··· SOURCE DATA ···

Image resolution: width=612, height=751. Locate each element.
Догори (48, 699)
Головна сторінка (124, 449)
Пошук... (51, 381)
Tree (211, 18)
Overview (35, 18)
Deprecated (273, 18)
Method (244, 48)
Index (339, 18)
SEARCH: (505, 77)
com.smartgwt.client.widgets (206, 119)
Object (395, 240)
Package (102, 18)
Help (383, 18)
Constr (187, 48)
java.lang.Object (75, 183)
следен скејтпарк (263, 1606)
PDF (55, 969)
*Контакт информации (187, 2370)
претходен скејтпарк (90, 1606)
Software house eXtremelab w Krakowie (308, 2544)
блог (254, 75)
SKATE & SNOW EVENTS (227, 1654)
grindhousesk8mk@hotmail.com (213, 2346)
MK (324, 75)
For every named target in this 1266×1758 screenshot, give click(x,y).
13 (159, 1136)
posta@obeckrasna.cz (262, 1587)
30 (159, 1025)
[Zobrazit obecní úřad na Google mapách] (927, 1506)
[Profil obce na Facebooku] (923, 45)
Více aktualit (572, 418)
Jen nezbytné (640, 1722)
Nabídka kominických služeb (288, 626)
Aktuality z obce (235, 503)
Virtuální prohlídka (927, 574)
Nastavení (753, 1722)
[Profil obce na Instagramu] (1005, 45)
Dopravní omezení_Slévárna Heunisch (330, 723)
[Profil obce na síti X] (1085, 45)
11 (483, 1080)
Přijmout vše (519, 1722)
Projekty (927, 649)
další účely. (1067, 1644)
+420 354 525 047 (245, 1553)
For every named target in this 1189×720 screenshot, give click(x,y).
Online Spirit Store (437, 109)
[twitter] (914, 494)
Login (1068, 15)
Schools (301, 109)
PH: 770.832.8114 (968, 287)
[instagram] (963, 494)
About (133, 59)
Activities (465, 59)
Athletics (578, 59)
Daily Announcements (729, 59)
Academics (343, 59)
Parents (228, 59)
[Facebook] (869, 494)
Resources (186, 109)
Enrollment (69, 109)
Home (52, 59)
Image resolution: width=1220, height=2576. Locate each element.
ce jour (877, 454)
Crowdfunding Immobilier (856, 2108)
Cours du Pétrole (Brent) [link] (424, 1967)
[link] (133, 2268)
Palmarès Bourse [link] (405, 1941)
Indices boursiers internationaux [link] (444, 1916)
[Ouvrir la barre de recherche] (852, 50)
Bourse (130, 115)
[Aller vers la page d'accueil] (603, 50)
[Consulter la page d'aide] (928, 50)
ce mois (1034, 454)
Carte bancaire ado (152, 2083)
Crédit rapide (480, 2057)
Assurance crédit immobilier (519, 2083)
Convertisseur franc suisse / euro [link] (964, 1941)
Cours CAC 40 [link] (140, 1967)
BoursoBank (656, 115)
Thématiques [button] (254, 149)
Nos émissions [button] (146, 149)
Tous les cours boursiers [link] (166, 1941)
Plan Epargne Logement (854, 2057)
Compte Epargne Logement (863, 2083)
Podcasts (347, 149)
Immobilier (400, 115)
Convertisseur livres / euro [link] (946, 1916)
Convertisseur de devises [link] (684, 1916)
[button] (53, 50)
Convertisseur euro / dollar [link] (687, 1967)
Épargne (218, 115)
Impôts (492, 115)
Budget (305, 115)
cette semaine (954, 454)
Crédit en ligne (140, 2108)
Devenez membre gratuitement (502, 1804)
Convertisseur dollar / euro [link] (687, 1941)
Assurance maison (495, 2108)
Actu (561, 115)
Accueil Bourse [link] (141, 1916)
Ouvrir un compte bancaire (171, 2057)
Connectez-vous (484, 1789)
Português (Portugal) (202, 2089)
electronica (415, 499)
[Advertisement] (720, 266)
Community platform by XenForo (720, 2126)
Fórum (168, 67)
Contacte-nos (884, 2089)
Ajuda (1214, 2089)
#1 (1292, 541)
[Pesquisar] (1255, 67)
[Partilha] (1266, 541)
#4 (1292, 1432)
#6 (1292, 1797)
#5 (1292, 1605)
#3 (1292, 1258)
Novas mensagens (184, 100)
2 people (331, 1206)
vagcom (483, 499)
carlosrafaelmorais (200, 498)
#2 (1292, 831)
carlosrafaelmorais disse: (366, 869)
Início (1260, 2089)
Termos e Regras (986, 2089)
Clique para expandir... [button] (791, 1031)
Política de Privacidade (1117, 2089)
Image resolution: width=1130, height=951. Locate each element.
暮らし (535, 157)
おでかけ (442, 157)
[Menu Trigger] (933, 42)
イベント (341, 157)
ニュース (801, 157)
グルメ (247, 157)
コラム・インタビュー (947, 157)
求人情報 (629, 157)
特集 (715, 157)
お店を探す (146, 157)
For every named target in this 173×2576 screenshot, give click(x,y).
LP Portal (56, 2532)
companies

···

Copy every line of the entries above in which "carlosrafaelmorais" occurs.

carlosrafaelmorais (200, 498)
carlosrafaelmorais disse: (366, 869)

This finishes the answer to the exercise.